Monday, March 10, 2008

Point biserial correlation

The point biserial correlation gives an estimate of the degree of relationhsip between a dichotomous variable and a continuous variable. One typical use of r pb is correlating a single test item, which is dichotomous (e.g., yes-no), with the overall test score, which is continuous.
For example, a neuropsychologist wanted to determine whether fine motor performance, as measured by speed of finger tapping, was related to gender in an older sample of males and females.
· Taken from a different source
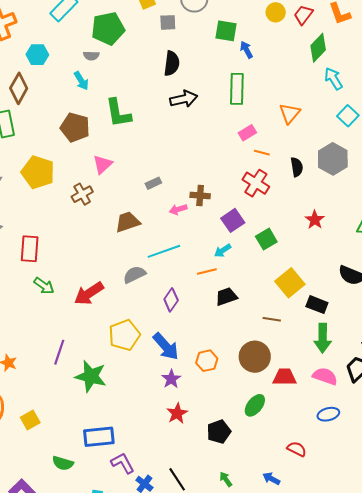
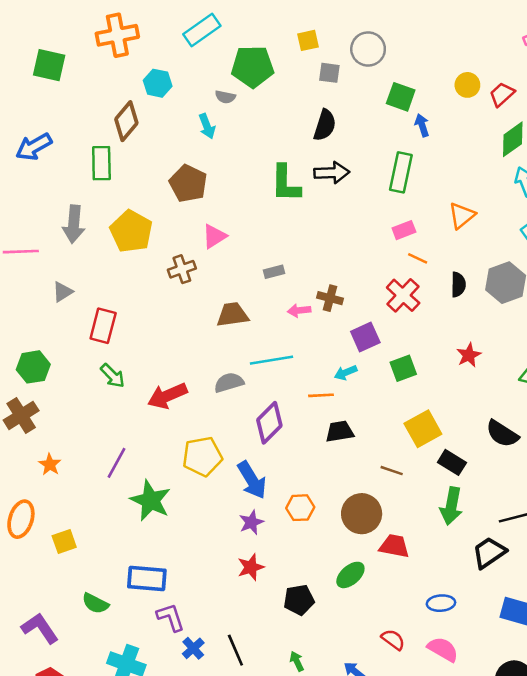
green L-shape: (118, 113) -> (286, 184), moved
purple diamond: (171, 300) -> (269, 423), size x1.4
pink semicircle: (325, 376) -> (443, 649), moved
In a research paper, the rpb might be reported as follows:
There was a strong and significant negative correlation found between gender and fine motor movement r(8)=-0.68,p<0.05; in other words, older males are associated with slower fine motor movements, and older females appear to have faster fine motor movements.

Spearman correlation

Spearman correlation coefficient determines the degree of relationship for two sets of ranked data. Spearman correlation is also called the rank-order correlation coefficient. although spearman correlation is far less common than pearson, occasionally variables are ordered according to rank, or variables may be subsequently ranked on the basis of a continuous variable. The formula for spearman is the following:
see page 181.
Spearman might be most typically used in situations where there are a number of variables and they are all ranked by two independent judges. For example, a psychologist wishes to determine how alike husbands and wives are their vegetable preferences. The member of the couple were independently asked to rate their preference for seven vegetables from most preferred (#1 rank) to least preferred (#7).
Significance test for spearman r
Spearman cannot be tested for significance in the same manner as Pearson r.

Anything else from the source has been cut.